Bu Fang’ın ağzının köşeleri seğirdi. Çömeldi ve yerdeki kaseyi aldı.
Kase hala sıcaktı. Bu erişte kasesinin on bin yıldır burada olduğunu hayal etmek zordu.
Bu erişte kasesini kim pişirdi?
Kasede hala çorba kalıntıları vardı. Çorba yumuşak bir parlaklık yayıyordu ve bir şekilde parlıyordu.
Bu, bu yemeği yapan şefin mükemmel yemek pişirme becerilerine sahip olduğu anlamına geliyordu…
En azından, o kişi Bu Fang’dan daha zayıf değildi.
Nefes veren Bu Fang, Yemek Pişirme Tanrısı olma yolunun hala çok uzun olduğunu biliyordu. Ancak, en azından, bu yolda yalnız değildi.
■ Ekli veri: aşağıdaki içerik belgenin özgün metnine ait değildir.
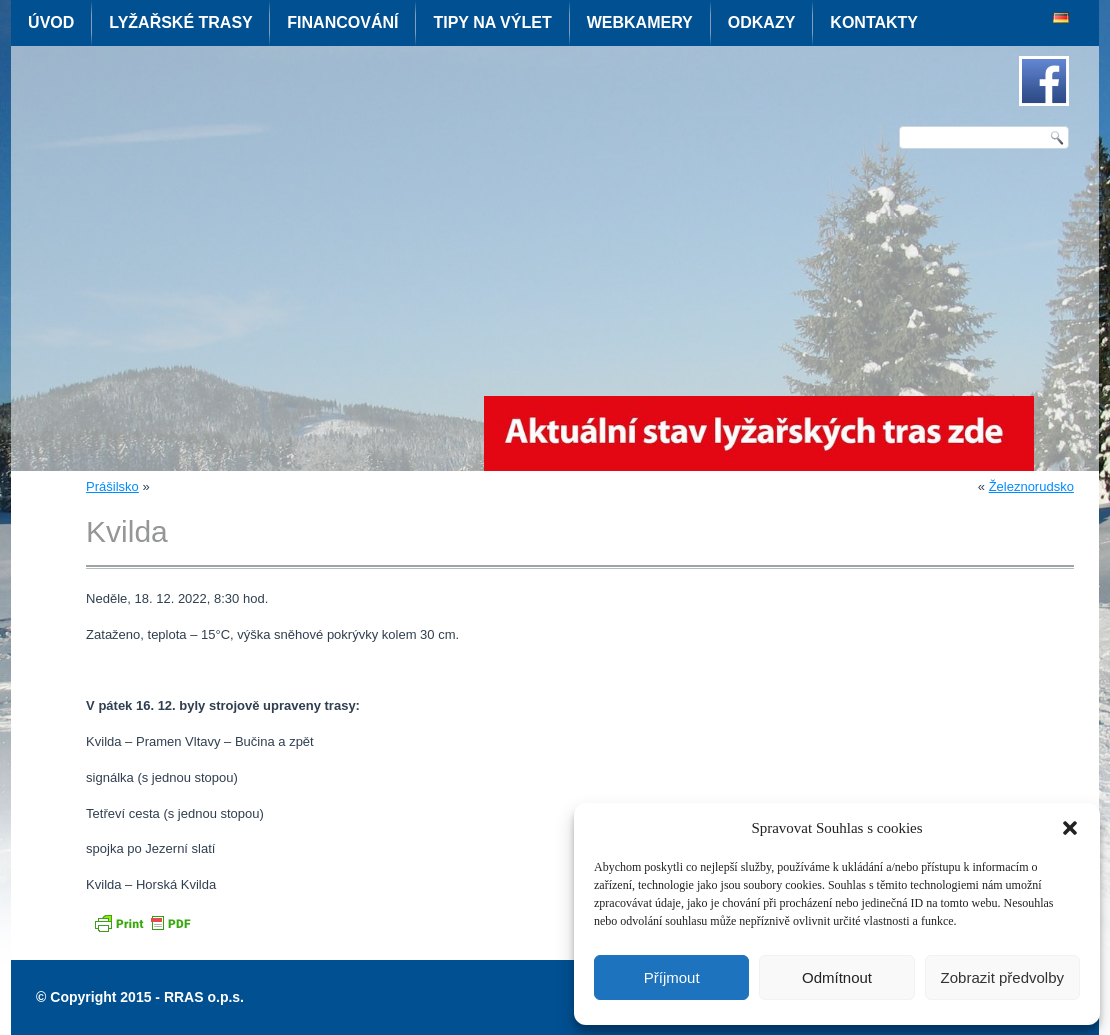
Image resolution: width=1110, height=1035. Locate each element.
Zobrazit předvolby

Bu Fang’ın dövüşü anında artacak. Bu fantezi dünyasında besin zincirinin tepesinde yer alan Yemek Pişirme Tanrısı olmak istediği için herkesi ezmek zorundaydı.
Amacı buydu! Bu yüzden bu hedef için Bu Fang elinden gelenin en iyisini yapıyordu!
Kaseyi düşüren Bu Fang, Kara Kaplumbağa Takımyıldızı Wok’u ve Altın Ejderha Kemik Mutfak Bıçağını bir kenara koydu, sonra bronz saraya doğru yöneldi.
Ao Bai, Bu Fang’ın sırtına baktı. Dişlerini gıcırdatarak ikincisini takip etti.